(Beginning of Exercise data)

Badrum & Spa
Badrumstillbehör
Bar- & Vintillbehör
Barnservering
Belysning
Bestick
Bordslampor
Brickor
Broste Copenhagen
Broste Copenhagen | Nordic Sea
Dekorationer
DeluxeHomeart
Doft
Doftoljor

(End of Exercise data)

Exercise instructions:
Lines from the one with "Broste Copenhagen | Nordic Sea" through the last line above must be printed exactly; no other line is to appear.

Exercise output:
Broste Copenhagen | Nordic Sea
Dekorationer
DeluxeHomeart
Doft
Doftoljor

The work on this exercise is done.